→ **What to produce**
Repeat the data exactly, with every line included.

→ **Study material**

____________

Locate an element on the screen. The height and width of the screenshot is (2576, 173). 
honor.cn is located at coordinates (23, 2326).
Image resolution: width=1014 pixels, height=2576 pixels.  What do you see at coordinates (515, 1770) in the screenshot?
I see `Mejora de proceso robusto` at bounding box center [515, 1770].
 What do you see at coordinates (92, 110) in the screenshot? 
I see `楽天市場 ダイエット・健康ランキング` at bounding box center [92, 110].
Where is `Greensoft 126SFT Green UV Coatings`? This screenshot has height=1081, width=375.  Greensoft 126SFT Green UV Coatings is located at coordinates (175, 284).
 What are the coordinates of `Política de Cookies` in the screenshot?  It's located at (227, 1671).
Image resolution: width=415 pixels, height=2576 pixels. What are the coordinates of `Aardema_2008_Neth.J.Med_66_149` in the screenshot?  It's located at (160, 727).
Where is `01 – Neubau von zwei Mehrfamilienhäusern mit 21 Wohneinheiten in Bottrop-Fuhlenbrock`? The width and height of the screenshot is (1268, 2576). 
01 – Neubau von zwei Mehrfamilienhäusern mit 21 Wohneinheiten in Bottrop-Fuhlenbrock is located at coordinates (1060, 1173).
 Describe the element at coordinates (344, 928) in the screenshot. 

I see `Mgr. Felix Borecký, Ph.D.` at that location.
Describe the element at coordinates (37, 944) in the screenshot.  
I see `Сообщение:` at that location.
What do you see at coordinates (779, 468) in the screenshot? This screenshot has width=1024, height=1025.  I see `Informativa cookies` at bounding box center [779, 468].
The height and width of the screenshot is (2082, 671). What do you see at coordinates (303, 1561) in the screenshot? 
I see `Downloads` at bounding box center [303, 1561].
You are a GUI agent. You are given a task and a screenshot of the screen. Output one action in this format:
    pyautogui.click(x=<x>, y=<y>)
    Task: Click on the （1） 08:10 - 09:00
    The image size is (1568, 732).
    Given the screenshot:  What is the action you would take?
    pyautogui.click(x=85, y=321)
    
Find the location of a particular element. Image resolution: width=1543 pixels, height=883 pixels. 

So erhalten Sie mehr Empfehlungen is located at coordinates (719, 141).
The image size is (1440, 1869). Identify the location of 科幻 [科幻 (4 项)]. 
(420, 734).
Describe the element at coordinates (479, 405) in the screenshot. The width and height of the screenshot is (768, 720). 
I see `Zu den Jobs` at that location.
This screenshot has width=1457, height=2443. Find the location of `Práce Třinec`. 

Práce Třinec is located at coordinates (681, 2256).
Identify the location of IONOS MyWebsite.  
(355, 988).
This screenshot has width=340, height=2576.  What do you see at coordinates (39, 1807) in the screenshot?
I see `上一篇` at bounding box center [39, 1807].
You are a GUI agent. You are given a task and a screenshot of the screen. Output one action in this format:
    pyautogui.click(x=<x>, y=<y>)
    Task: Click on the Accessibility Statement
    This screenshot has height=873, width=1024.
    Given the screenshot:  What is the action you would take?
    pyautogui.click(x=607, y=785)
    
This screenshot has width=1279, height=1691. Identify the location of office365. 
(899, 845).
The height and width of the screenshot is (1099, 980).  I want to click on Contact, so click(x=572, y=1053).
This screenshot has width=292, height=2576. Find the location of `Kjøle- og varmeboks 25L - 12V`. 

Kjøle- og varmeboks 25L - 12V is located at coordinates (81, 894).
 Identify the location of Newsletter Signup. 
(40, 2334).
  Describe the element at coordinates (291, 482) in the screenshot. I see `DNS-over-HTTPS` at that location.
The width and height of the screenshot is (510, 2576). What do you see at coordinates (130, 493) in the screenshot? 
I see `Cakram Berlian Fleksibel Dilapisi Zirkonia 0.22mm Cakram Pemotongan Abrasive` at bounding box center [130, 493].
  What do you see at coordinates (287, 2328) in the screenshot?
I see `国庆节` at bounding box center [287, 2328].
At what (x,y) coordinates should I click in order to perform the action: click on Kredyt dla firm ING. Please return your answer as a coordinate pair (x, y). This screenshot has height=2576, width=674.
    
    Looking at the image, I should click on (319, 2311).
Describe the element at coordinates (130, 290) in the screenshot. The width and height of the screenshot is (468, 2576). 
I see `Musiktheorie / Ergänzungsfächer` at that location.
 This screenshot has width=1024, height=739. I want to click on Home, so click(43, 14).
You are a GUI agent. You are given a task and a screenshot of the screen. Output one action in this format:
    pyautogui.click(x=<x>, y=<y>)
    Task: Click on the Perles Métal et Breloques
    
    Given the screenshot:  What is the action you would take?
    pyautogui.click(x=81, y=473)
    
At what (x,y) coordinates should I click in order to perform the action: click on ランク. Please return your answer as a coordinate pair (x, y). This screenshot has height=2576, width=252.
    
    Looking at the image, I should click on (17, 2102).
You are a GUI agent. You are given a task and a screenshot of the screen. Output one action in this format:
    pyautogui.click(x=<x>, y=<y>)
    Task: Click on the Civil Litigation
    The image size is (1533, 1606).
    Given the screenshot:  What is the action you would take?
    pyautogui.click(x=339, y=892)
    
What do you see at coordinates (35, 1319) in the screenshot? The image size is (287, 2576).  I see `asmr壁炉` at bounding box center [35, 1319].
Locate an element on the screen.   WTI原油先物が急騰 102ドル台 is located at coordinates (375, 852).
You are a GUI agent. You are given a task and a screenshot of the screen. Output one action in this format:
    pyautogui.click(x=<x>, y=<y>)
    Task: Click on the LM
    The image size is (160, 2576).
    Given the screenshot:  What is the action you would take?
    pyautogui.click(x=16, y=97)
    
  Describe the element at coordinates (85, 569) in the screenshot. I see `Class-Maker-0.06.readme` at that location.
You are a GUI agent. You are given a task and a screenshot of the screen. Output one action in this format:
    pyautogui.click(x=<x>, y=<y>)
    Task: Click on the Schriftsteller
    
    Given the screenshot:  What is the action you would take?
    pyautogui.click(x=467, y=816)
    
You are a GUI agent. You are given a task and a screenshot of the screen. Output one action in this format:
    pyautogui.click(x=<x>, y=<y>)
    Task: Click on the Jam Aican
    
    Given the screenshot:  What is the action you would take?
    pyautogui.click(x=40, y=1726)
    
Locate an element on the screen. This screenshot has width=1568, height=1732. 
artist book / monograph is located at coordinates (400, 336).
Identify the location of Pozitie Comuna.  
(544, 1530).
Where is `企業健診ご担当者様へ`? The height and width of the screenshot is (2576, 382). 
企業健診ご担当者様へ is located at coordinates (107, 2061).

____________

→ **Response to this exercise**
Locate an element on the screen. The height and width of the screenshot is (2576, 173). 
honor.cn is located at coordinates (23, 2326).
Image resolution: width=1014 pixels, height=2576 pixels.  What do you see at coordinates (515, 1770) in the screenshot?
I see `Mejora de proceso robusto` at bounding box center [515, 1770].
 What do you see at coordinates (92, 110) in the screenshot? 
I see `楽天市場 ダイエット・健康ランキング` at bounding box center [92, 110].
Where is `Greensoft 126SFT Green UV Coatings`? This screenshot has height=1081, width=375.  Greensoft 126SFT Green UV Coatings is located at coordinates (175, 284).
 What are the coordinates of `Política de Cookies` in the screenshot?  It's located at (227, 1671).
Image resolution: width=415 pixels, height=2576 pixels. What are the coordinates of `Aardema_2008_Neth.J.Med_66_149` in the screenshot?  It's located at (160, 727).
Where is `01 – Neubau von zwei Mehrfamilienhäusern mit 21 Wohneinheiten in Bottrop-Fuhlenbrock`? The width and height of the screenshot is (1268, 2576). 
01 – Neubau von zwei Mehrfamilienhäusern mit 21 Wohneinheiten in Bottrop-Fuhlenbrock is located at coordinates (1060, 1173).
 Describe the element at coordinates (344, 928) in the screenshot. 

I see `Mgr. Felix Borecký, Ph.D.` at that location.
Describe the element at coordinates (37, 944) in the screenshot.  
I see `Сообщение:` at that location.
What do you see at coordinates (779, 468) in the screenshot? This screenshot has width=1024, height=1025.  I see `Informativa cookies` at bounding box center [779, 468].
The height and width of the screenshot is (2082, 671). What do you see at coordinates (303, 1561) in the screenshot? 
I see `Downloads` at bounding box center [303, 1561].
You are a GUI agent. You are given a task and a screenshot of the screen. Output one action in this format:
    pyautogui.click(x=<x>, y=<y>)
    Task: Click on the （1） 08:10 - 09:00
    The image size is (1568, 732).
    Given the screenshot:  What is the action you would take?
    pyautogui.click(x=85, y=321)
    
Find the location of a particular element. Image resolution: width=1543 pixels, height=883 pixels. 

So erhalten Sie mehr Empfehlungen is located at coordinates (719, 141).
The image size is (1440, 1869). Identify the location of 科幻 [科幻 (4 项)]. 
(420, 734).
Describe the element at coordinates (479, 405) in the screenshot. The width and height of the screenshot is (768, 720). 
I see `Zu den Jobs` at that location.
This screenshot has width=1457, height=2443. Find the location of `Práce Třinec`. 

Práce Třinec is located at coordinates (681, 2256).
Identify the location of IONOS MyWebsite.  
(355, 988).
This screenshot has width=340, height=2576.  What do you see at coordinates (39, 1807) in the screenshot?
I see `上一篇` at bounding box center [39, 1807].
You are a GUI agent. You are given a task and a screenshot of the screen. Output one action in this format:
    pyautogui.click(x=<x>, y=<y>)
    Task: Click on the Accessibility Statement
    This screenshot has height=873, width=1024.
    Given the screenshot:  What is the action you would take?
    pyautogui.click(x=607, y=785)
    
This screenshot has width=1279, height=1691. Identify the location of office365. 
(899, 845).
The height and width of the screenshot is (1099, 980).  I want to click on Contact, so click(x=572, y=1053).
This screenshot has width=292, height=2576. Find the location of `Kjøle- og varmeboks 25L - 12V`. 

Kjøle- og varmeboks 25L - 12V is located at coordinates (81, 894).
 Identify the location of Newsletter Signup. 
(40, 2334).
  Describe the element at coordinates (291, 482) in the screenshot. I see `DNS-over-HTTPS` at that location.
The width and height of the screenshot is (510, 2576). What do you see at coordinates (130, 493) in the screenshot? 
I see `Cakram Berlian Fleksibel Dilapisi Zirkonia 0.22mm Cakram Pemotongan Abrasive` at bounding box center [130, 493].
  What do you see at coordinates (287, 2328) in the screenshot?
I see `国庆节` at bounding box center [287, 2328].
At what (x,y) coordinates should I click in order to perform the action: click on Kredyt dla firm ING. Please return your answer as a coordinate pair (x, y). This screenshot has height=2576, width=674.
    
    Looking at the image, I should click on (319, 2311).
Describe the element at coordinates (130, 290) in the screenshot. The width and height of the screenshot is (468, 2576). 
I see `Musiktheorie / Ergänzungsfächer` at that location.
 This screenshot has width=1024, height=739. I want to click on Home, so click(43, 14).
You are a GUI agent. You are given a task and a screenshot of the screen. Output one action in this format:
    pyautogui.click(x=<x>, y=<y>)
    Task: Click on the Perles Métal et Breloques
    
    Given the screenshot:  What is the action you would take?
    pyautogui.click(x=81, y=473)
    
At what (x,y) coordinates should I click in order to perform the action: click on ランク. Please return your answer as a coordinate pair (x, y). This screenshot has height=2576, width=252.
    
    Looking at the image, I should click on (17, 2102).
You are a GUI agent. You are given a task and a screenshot of the screen. Output one action in this format:
    pyautogui.click(x=<x>, y=<y>)
    Task: Click on the Civil Litigation
    The image size is (1533, 1606).
    Given the screenshot:  What is the action you would take?
    pyautogui.click(x=339, y=892)
    
What do you see at coordinates (35, 1319) in the screenshot? The image size is (287, 2576).  I see `asmr壁炉` at bounding box center [35, 1319].
Locate an element on the screen.   WTI原油先物が急騰 102ドル台 is located at coordinates (375, 852).
You are a GUI agent. You are given a task and a screenshot of the screen. Output one action in this format:
    pyautogui.click(x=<x>, y=<y>)
    Task: Click on the LM
    The image size is (160, 2576).
    Given the screenshot:  What is the action you would take?
    pyautogui.click(x=16, y=97)
    
  Describe the element at coordinates (85, 569) in the screenshot. I see `Class-Maker-0.06.readme` at that location.
You are a GUI agent. You are given a task and a screenshot of the screen. Output one action in this format:
    pyautogui.click(x=<x>, y=<y>)
    Task: Click on the Schriftsteller
    
    Given the screenshot:  What is the action you would take?
    pyautogui.click(x=467, y=816)
    
You are a GUI agent. You are given a task and a screenshot of the screen. Output one action in this format:
    pyautogui.click(x=<x>, y=<y>)
    Task: Click on the Jam Aican
    
    Given the screenshot:  What is the action you would take?
    pyautogui.click(x=40, y=1726)
    
Locate an element on the screen. This screenshot has width=1568, height=1732. 
artist book / monograph is located at coordinates (400, 336).
Identify the location of Pozitie Comuna.  
(544, 1530).
Where is `企業健診ご担当者様へ`? The height and width of the screenshot is (2576, 382). 
企業健診ご担当者様へ is located at coordinates (107, 2061).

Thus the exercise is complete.